Examination – This involves retrieving and extracting information from the devices, which is relevant to the case. The experts use patterns and keywords relating to the crime to find the evidence they require. The sources include emails, documents, planners, and text messages.
Analysis – This includes timeframe analysis, hidden data analysis, application analysis and file analysis. The specialists do this to create relationships between the data and observe the data’s significance
Presentation – A report detailing the process of the investigation together with its result will need to be filed in the court. The specialists will also need to testify.
Result and review – The investigators go through all the steps followed in the investigation. This is done with the view of identifying areas requiring improvement.
- Challenges of a computer forensics expert
Forensic experts face the problem of choosing the right tools to use in a particular investigation
Since forensic experts are not lawyers, they face the problem of presenting their findings in a court of law
New technologies emerge daily, and it’s hard for computer forensics experts to keep up and device new tools to access hidden data.
- How computing devices are used in crimes of today and how these crimes affect the company’s data
Denial of service attacks – In these attacks the intruder overloads the company’s server, denying the users access to their data.
Access to private data – The attacker gains access to unauthorized data. This may lead to loss of confidence by the company’s customers.
Infections – The intruder inserts viruses into the network. This may lead to data loss of loss of computing power as the computers become unusable.
- Computer forensics and the law
- Computer forensics regularly provides evidence for prosecution of criminal suspects. They obtain a search warrant to look for evidence in the suspect’s computing devices. After collecting the data, they analyses it and arrange it into information that is relevant to the case. Computer forensics experts are regularly called to testify in court. They have to support the methods they used to obtain the data. They also have to prove the integrity of the results they obtained. The law requires them to obtain this data while respecting the privacy rights of the suspect. They need to prove that the data presented in court has not been modified in any way.
- Potential of Computer forensics in the sexual harassment cases
- The forensics expert will first identify which email systems have been used on the computer. He will then access the archive files, which stores all information relating to emails. This is only possible when the user is operating a client based email system. The specialist will obtain existing and recover deleted emails from this file. These may provide evidence supporting or denying the sexual harassment claims. If the suspect uses browser based systems, the specialist has to obtain information from internet service provider.

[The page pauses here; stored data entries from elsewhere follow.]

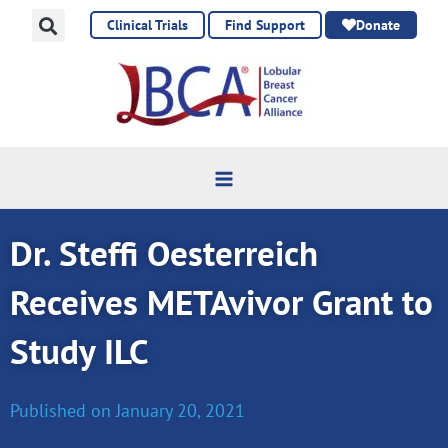
Skip
Clinical Trials
Find Support
Donate
to
content
Dr. Steffi Oesterreich
Receives METAvivor Grant to
Study ILC
Published on
January 20, 2021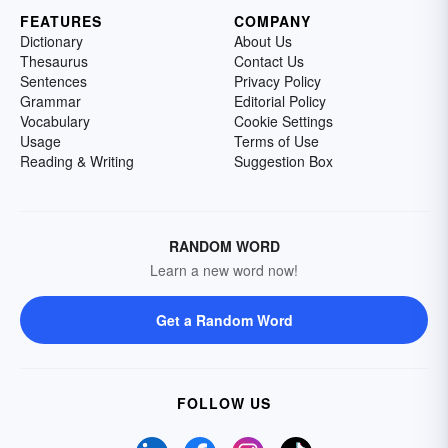
FEATURES
COMPANY
Dictionary
About Us
Thesaurus
Contact Us
Sentences
Privacy Policy
Grammar
Editorial Policy
Vocabulary
Cookie Settings
Usage
Terms of Use
Reading & Writing
Suggestion Box
RANDOM WORD
Learn a new word now!
Get a Random Word
FOLLOW US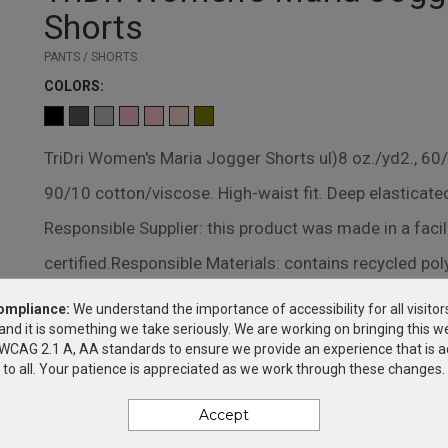
Shorts
PANTS / SHORTS
COLOR
S:
TriDri Women's Maria Jogger Shorts ul)8 oz./yd2., 60
90/10 cotton/viscose. High-waist fit. Deep elasticate
Responsible Supplier: this product was made in a faci
certified.Responsible Materials: contains recycled po
ompliance:
We understand the importance of accessibility for all visitor
DECORATION METHODS
and it is something we take seriously. We are working on bringing this we
SILK SCREEN
h WCAG 2.1 A, AA standards to ensure we provide an experience that is a
to all. Your patience is appreciated as we work through these changes.
Accept
PRICING & OPTIONS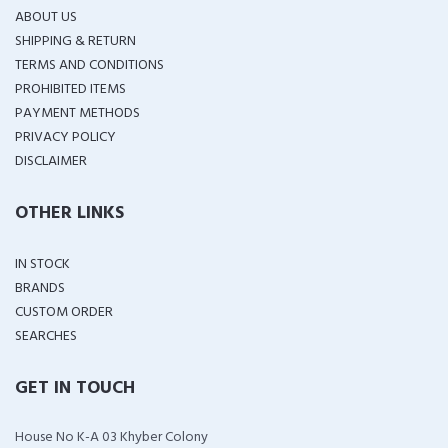
ABOUT US
SHIPPING & RETURN
TERMS AND CONDITIONS
PROHIBITED ITEMS
PAYMENT METHODS
PRIVACY POLICY
DISCLAIMER
OTHER LINKS
IN STOCK
BRANDS
CUSTOM ORDER
SEARCHES
GET IN TOUCH
House No K-A 03 Khyber Colony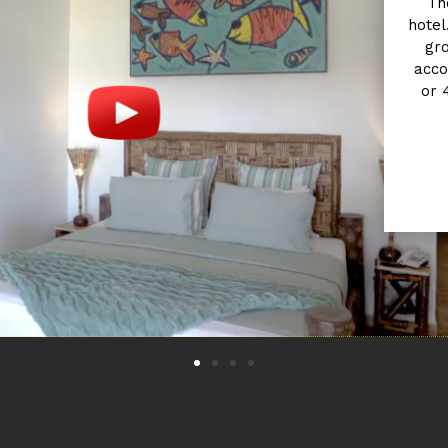
Th
hotel.
gro
acco
or 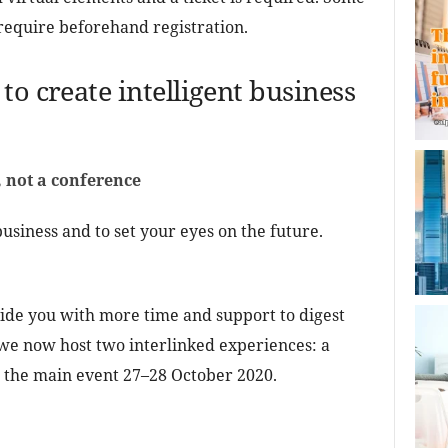
require beforehand registration.
to create intelligent business
 not a conference
usiness and to set your eyes on the future.
vide you with more time and support to digest
, we now host two interlinked experiences: a
d the main event 27–28 October 2020.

This is because the emails are not stored in the computer.
- The Board of Directors will have to understand the requirements of the law regarding the privacy of their employees. The company policy will also provide some guidelines on whether corporate email addresses operated by employees can be accessed by an outsider. The specialist would advise them to obtain a search warrant especially It the sexual harassment claims turn into a criminal lawsuit.
- References
Agape Inc. (2008, September 3). Role of a Forensic Investigator. Retrieved from Slideshare: http://www.slideshare.net/tzagape/role-of-a-forensic-investigator-presentation
Agarwal, A., Gupta, M., Gupta, S., & Gupta, S. C. (2011). Systematic Digital Forensic Investigation Model. International Journal of Computer Science and Securit, 124-127.
Nikkel, B. J. (2006, May 01). The Role of Digital Forensics Within a Corporate Organization. Vienna.